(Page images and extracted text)

%%

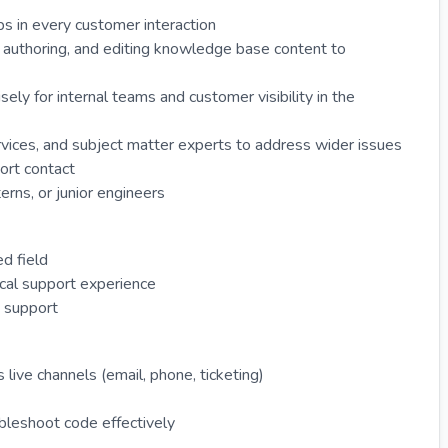
ps in every customer interaction
, authoring, and editing knowledge base content to
sely for internal teams and customer visibility in the
vices, and subject matter experts to address wider issues
ort contact
erns, or junior engineers
ed field
ical support experience
e support
live channels (email, phone, ticketing)
ubleshoot code effectively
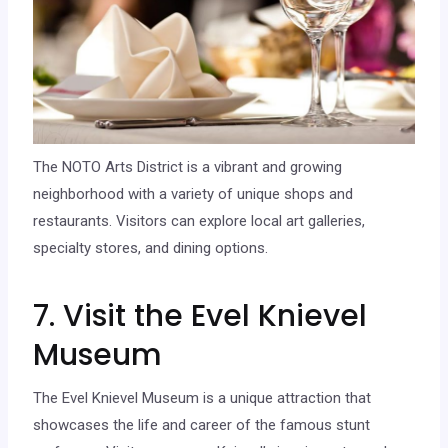
The NOTO Arts District is a vibrant and growing
neighborhood with a variety of unique shops and
restaurants. Visitors can explore local art galleries,
specialty stores, and dining options.
7. Visit the Evel Knievel
Museum
The Evel Knievel Museum is a unique attraction that
showcases the life and career of the famous stunt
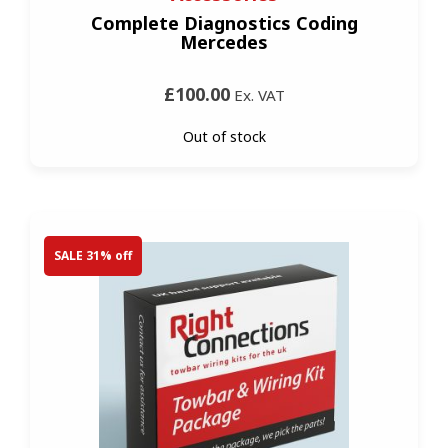
Complete Diagnostics Coding
Mercedes
£100.00
Ex. VAT
Out of stock
SALE 31% off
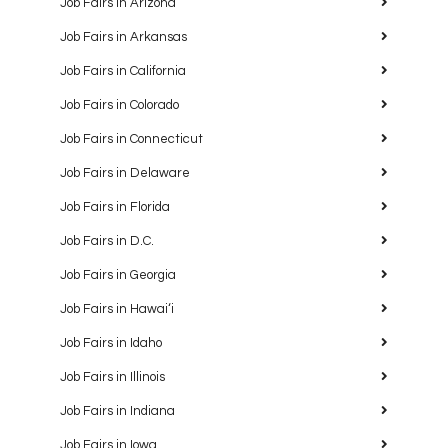
Job Fairs in Arizona
Job Fairs in Arkansas
Job Fairs in California
Job Fairs in Colorado
Job Fairs in Connecticut
Job Fairs in Delaware
Job Fairs in Florida
Job Fairs in D.C.
Job Fairs in Georgia
Job Fairs in Hawaiʻi
Job Fairs in Idaho
Job Fairs in Illinois
Job Fairs in Indiana
Job Fairs in Iowa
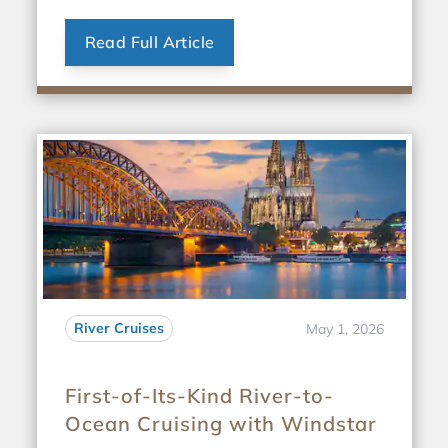
Read Full Article
River Cruises
May 1, 2026
First-of-Its-Kind River-to-
Ocean Cruising with Windstar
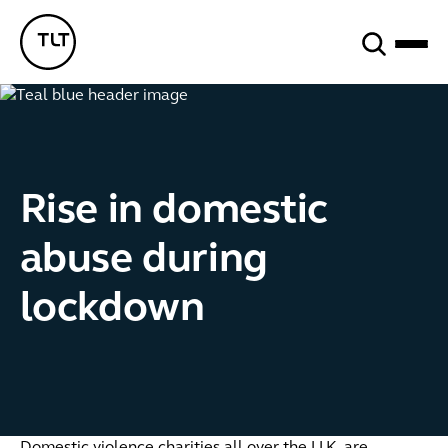
Search
TLT - Home
Rise in domestic
abuse during
lockdown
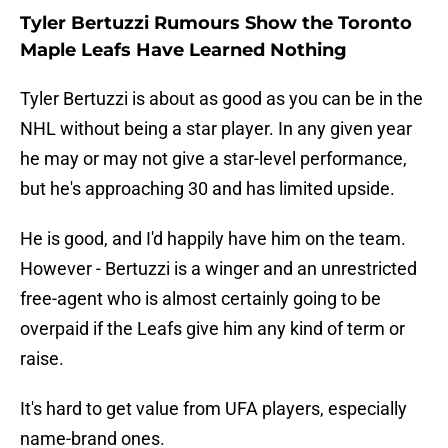
Tyler Bertuzzi Rumours Show the Toronto
Maple Leafs Have Learned Nothing
Tyler Bertuzzi is about as good as you can be in the
NHL without being a star player. In any given year
he may or may not give a star-level performance,
but he's approaching 30 and has limited upside.
He is good, and I'd happily have him on the team.
However - Bertuzzi is a winger and an unrestricted
free-agent who is almost certainly going to be
overpaid if the Leafs give him any kind of term or
raise.
It's hard to get value from UFA players, especially
name-brand ones.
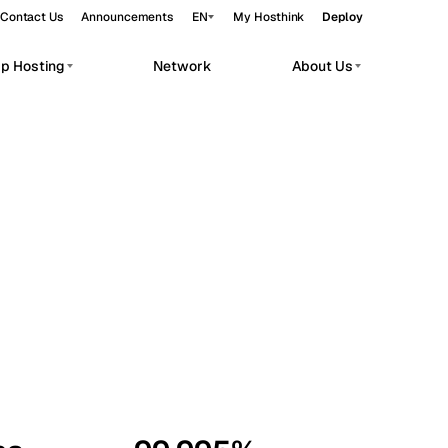
Contact Us
Announcements
EN
My Hosthink
Deploy
pp Hosting
Network
About Us
Belgrade
Serbia
Budapest
Hungary
workloads.
Copenhagen
Denmark
Helsinki
Finland
Kyiv
Ukraine
Madrid
Spain
Moscow
Russia
Paris
France
Sofia
Bulgaria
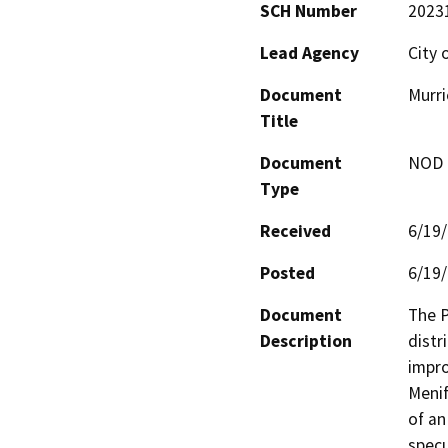
SCH Number
2023
Lead Agency
City 
Document
Murri
Title
Document
NOD -
Type
Received
6/19
Posted
6/19
Document
The P
Description
distr
impro
Menif
of an
specu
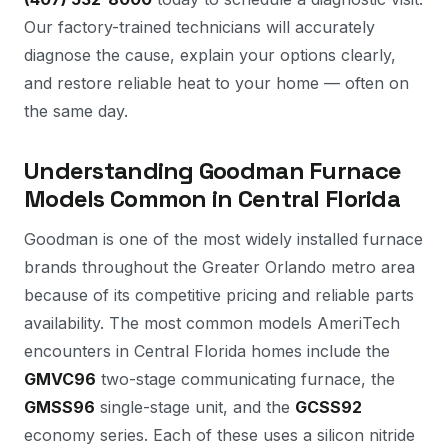
Our factory-trained technicians will accurately
diagnose the cause, explain your options clearly,
and restore reliable heat to your home — often on
the same day.
Understanding Goodman Furnace
Models Common in Central Florida
Goodman is one of the most widely installed furnace
brands throughout the Greater Orlando metro area
because of its competitive pricing and reliable parts
availability. The most common models AmeriTech
encounters in Central Florida homes include the
GMVC96
two-stage communicating furnace, the
GMSS96
single-stage unit, and the
GCSS92
economy series. Each of these uses a silicon nitride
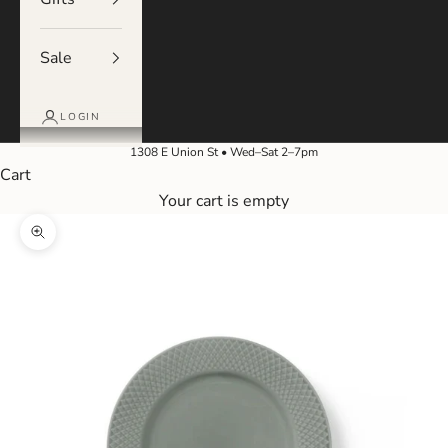
Sale
LOGIN
1308 E Union St • Wed–Sat 2–7pm
Cart
Your cart is empty
Zoom picture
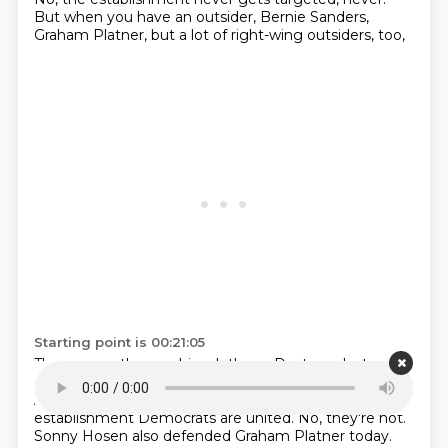
But when you have an outsider, Bernie Sanders,
Graham Platner, but a lot of right-wing outsiders, too,
Starting point is 00:21:05
They rev up the machine, let's go.
Destroy, destroy,
destroy.
What's interesting about something that
Anna mentioned is that in this case, not all the
establishment Democrats are united.
No, they're not.
Sonny Hosen also defended Graham Platner today.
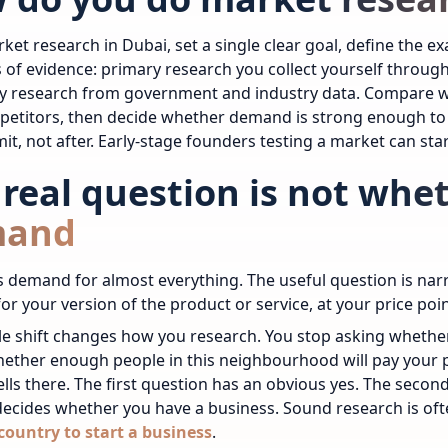
ket research in Dubai, set a single clear goal, define the 
 of evidence: primary research you collect yourself throug
y research from government and industry data. Compare wh
etitors, then decide whether demand is strong enough to ju
t, not after.
Early-stage founders testing a market can sta
 real question is not whe
mand
 demand for almost everything. The useful question is nar
r your version of the product or service, at your price poi
le shift changes how you research. You stop asking whethe
ether enough people in this neighbourhood will pay your p
ells there. The first question has an obvious yes. The seco
ecides whether you have a business.
Sound research is oft
country to start a business
.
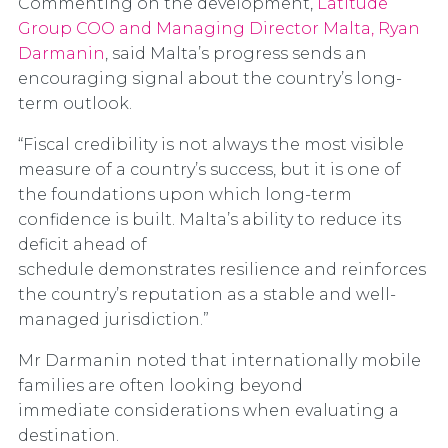
Commenting on the development,
Latitude
Group COO and Managing Director Malta, Ryan
Darmanin
, said Malta’s progress sends an
encouraging signal about the country’s long-
term outlook.
“Fiscal credibility is not always the most visible
measure of a country’s success, but it is one of
the foundations upon which long-term
confidence is built. Malta’s ability to reduce its
deficit ahead of
schedule demonstrates resilience and reinforces
the country’s reputation as a stable and well-
managed jurisdiction.”
Mr Darmanin noted that internationally mobile
families are often looking beyond
immediate considerations when evaluating a
destination.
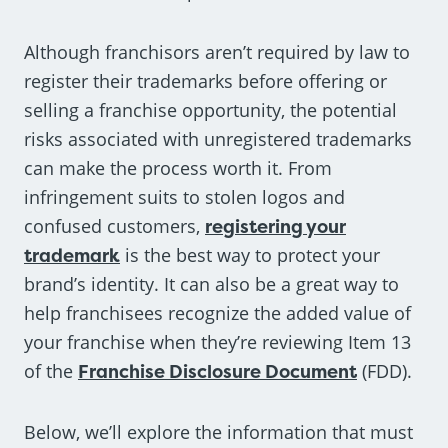
Although franchisors aren’t required by law to
register their trademarks before offering or
selling a franchise opportunity, the potential
risks associated with unregistered trademarks
can make the process worth it. From
infringement suits to stolen logos and
confused customers,
registering your
trademark
is the best way to protect your
brand’s identity. It can also be a great way to
help franchisees recognize the added value of
your franchise when they’re reviewing Item 13
of the
Franchise Disclosure Document
(FDD).
Below, we’ll explore the information that must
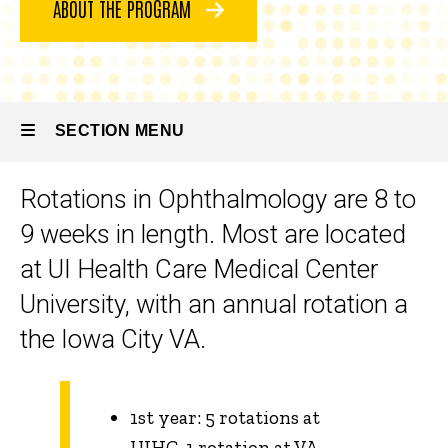
ABOUT THE PROGRAM
Program
Rotations
and
Services
SECTION MENU
Rotations in Ophthalmology are 8 to
Main
9 weeks in length. Most are located
navigation
at UI Health Care Medical Center
University, with an annual rotation a
the Iowa City VA.
1st year: 5 rotations at
UIHC, 1 rotation at VA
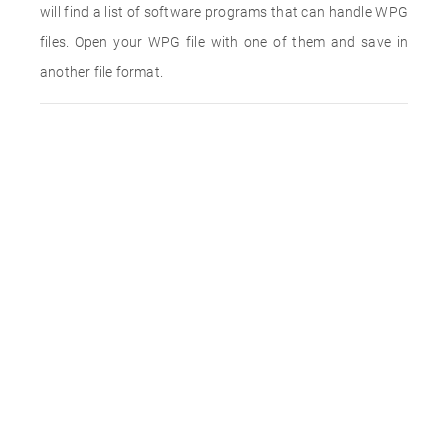
will find a list of software programs that can handle WPG
files. Open your WPG file with one of them and save in
another file format.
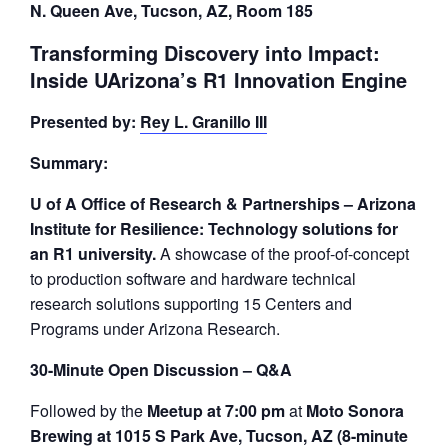
N. Queen Ave, Tucson, AZ, Room 185
Transforming Discovery into Impact:
Inside UArizona’s R1 Innovation Engine
Presented by:
Rey L. Granillo III
Summary:
U of A Office of Research & Partnerships – Arizona
Institute for Resilience: Technology solutions for
an R1 university.
A showcase of the proof-of-concept
to production software and hardware technical
research solutions supporting 15 Centers and
Programs under Arizona Research.
30-Minute Open Discussion – Q&A
Followed by the
Meetup at 7:00 pm
at
Moto Sonora
Brewing at 1015 S Park Ave, Tucson, AZ (8-minute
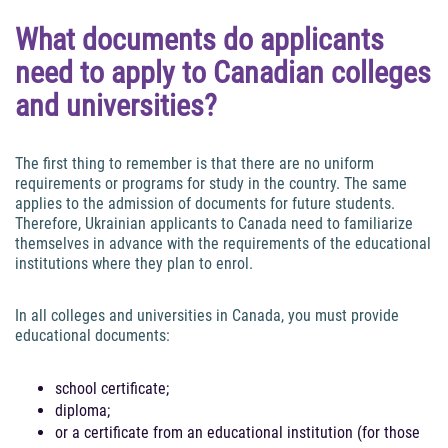
What documents do applicants
need to apply to Canadian colleges
and universities?
The first thing to remember is that there are no uniform
requirements or programs for study in the country. The same
applies to the admission of documents for future students.
Therefore, Ukrainian applicants to Canada need to familiarize
themselves in advance with the requirements of the educational
institutions where they plan to enrol.
In all colleges and universities in Canada, you must provide
educational documents:
school certificate;
diploma;
or a certificate from an educational institution (for those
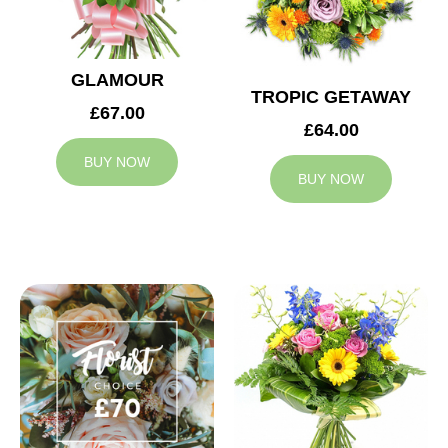
GLAMOUR
TROPIC GETAWAY
£67.00
£64.00
BUY NOW
BUY NOW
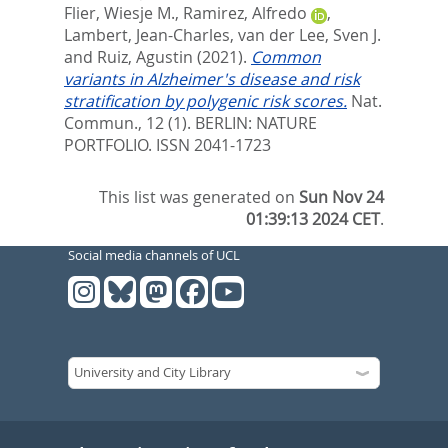
Flier, Wiesje M.
,
Ramirez, Alfredo
,
Lambert, Jean-Charles
,
van der Lee, Sven J.
and
Ruiz, Agustin
(2021).
Common
variants in Alzheimer's disease and risk
stratification by polygenic risk scores.
Nat.
Commun., 12 (1).
BERLIN: NATURE
PORTFOLIO. ISSN 2041-1723
This list was generated on
Sun Nov 24
01:39:13 2024 CET
.
Social media channels of UCL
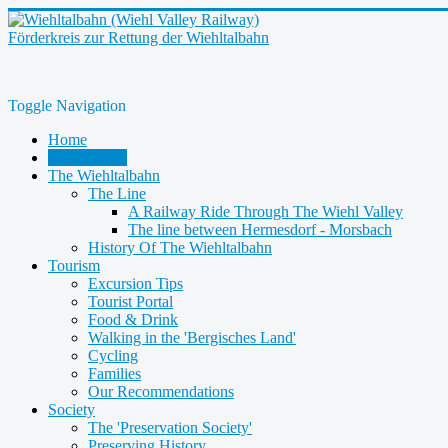
Förderkreis zur Rettung der Wiehltalbahn
Toggle Navigation
Home
Latest News
The Wiehltalbahn
The Line
A Railway Ride Through The Wiehl Valley
The line between Hermesdorf - Morsbach
History Of The Wiehltalbahn
Tourism
Excursion Tips
Tourist Portal
Food & Drink
Walking in the 'Bergisches Land'
Cycling
Families
Our Recommendations
Society
The 'Preservation Society'
Preserving History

%%

**ASSIGNED TASK**
Search the records for lines holding the word "What", then copy each line you find.

**TASK SOLUTION**
What's interesting about something that
What documents do applicants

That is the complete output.